### Requirement:
For this exercise, retype each line of the material below verbatim and omit any picture.
================
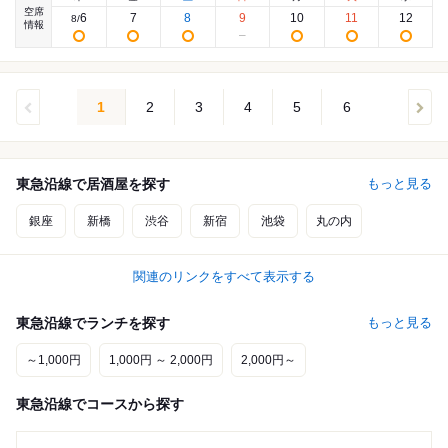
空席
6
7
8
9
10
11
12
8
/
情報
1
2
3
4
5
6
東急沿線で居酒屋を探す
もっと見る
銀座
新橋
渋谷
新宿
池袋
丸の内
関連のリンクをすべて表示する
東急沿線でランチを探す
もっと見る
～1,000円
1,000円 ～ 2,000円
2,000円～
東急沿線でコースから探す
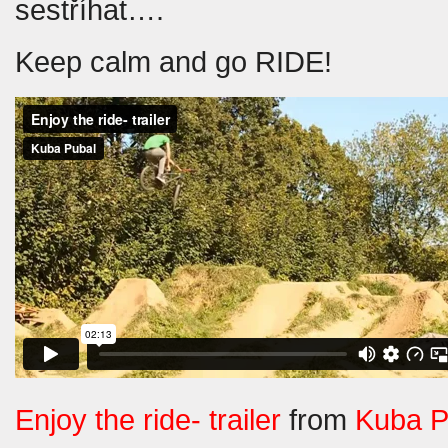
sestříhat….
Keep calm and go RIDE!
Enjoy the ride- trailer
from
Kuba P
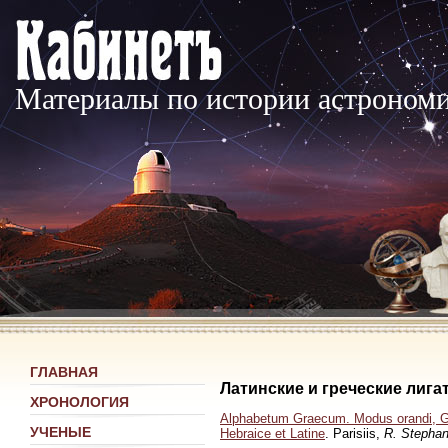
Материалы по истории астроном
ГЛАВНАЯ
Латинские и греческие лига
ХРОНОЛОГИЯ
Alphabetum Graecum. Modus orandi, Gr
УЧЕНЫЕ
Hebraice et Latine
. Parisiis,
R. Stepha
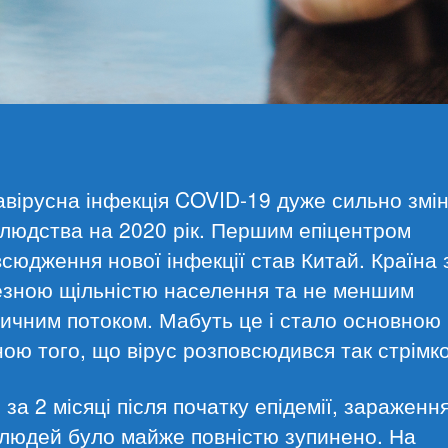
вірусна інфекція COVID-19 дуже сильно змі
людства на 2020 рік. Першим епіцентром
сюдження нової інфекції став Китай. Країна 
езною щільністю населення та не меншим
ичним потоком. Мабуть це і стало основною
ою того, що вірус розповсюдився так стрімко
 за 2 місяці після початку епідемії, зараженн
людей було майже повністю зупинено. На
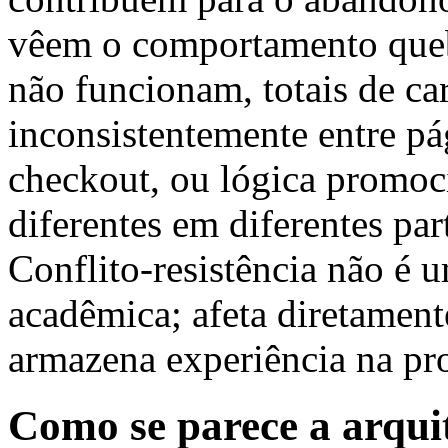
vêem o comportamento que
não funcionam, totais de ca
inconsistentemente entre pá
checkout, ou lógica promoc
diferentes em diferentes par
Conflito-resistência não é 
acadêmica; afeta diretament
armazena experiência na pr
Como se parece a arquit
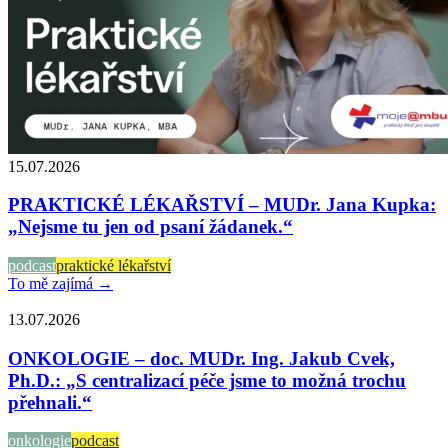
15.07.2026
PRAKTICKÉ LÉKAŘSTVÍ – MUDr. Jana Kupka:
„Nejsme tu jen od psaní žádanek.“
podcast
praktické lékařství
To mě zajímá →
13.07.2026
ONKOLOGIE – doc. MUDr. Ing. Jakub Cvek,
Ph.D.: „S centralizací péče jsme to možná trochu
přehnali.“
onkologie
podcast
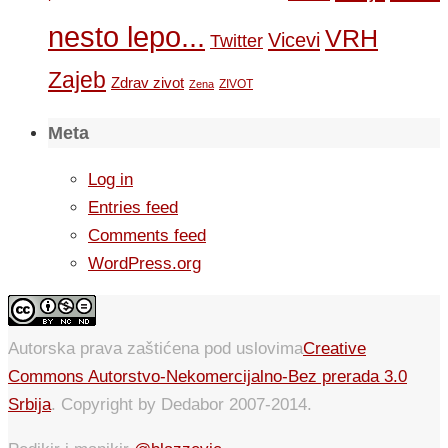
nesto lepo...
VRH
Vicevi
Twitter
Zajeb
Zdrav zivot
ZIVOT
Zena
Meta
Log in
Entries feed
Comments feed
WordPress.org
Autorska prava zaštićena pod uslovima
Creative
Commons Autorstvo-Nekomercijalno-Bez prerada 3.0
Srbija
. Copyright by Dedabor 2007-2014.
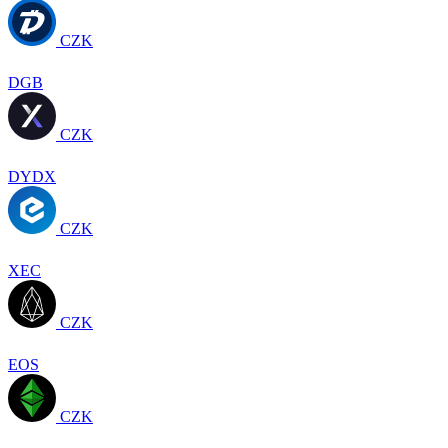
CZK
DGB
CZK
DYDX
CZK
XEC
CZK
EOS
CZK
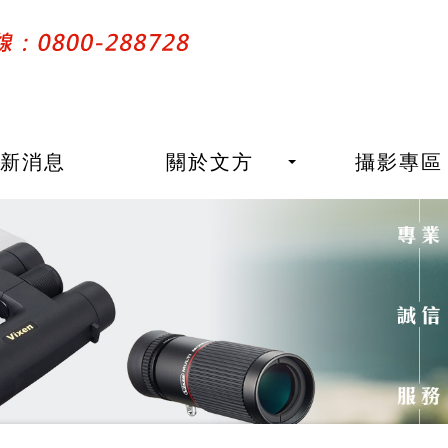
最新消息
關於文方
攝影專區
================
### Response to the task:
空席
6
7
8
9
10
11
12
8
/
情報
1
2
3
4
5
6
東急沿線で居酒屋を探す
もっと見る
銀座
新橋
渋谷
新宿
池袋
丸の内
関連のリンクをすべて表示する
東急沿線でランチを探す
もっと見る
～1,000円
1,000円 ～ 2,000円
2,000円～
東急沿線でコースから探す
sestříhat….
Keep calm and go RIDE!
Enjoy the ride- trailer
from
Kuba P
Материалы по истории астроном
ГЛАВНАЯ
Латинские и греческие лига
ХРОНОЛОГИЯ
Alphabetum Graecum. Modus orandi, Gr
УЧЕНЫЕ
Hebraice et Latine
. Parisiis,
R. Stepha
вірусна інфекція COVID-19 дуже сильно змі
людства на 2020 рік. Першим епіцентром
сюдження нової інфекції став Китай. Країна 
езною щільністю населення та не меншим
ичним потоком. Мабуть це і стало основною
ою того, що вірус розповсюдився так стрімко
 за 2 місяці після початку епідемії, зараженн
людей було майже повністю зупинено. На
vêem o comportamento que
não funcionam, totais de ca
inconsistentemente entre pá
checkout, ou lógica promoc
diferentes em diferentes par
Conflito-resistência não é 
acadêmica; afeta diretament
armazena experiência na pr
Como se parece a arquit
15.07.2026
PRAKTICKÉ LÉKAŘSTVÍ – MUDr. Jana Kupka:
„Nejsme tu jen od psaní žádanek.“
podcast
praktické lékařství
To mě zajímá →
13.07.2026
ONKOLOGIE – doc. MUDr. Ing. Jakub Cvek,
Ph.D.: „S centralizací péče jsme to možná trochu
přehnali.“
onkologie
podcast
nesto lepo...
VRH
Vicevi
Twitter
Zajeb
Zdrav zivot
ZIVOT
Zena
Meta
Log in
Entries feed
Comments feed
WordPress.org
Autorska prava zaštićena pod uslovima
Creative
Commons Autorstvo-Nekomercijalno-Bez prerada 3.0
Srbija
. Copyright by Dedabor 2007-2014.
CZK
DGB
CZK
DYDX
CZK
XEC
CZK
EOS
CZK
最新消息
關於文方
攝影專區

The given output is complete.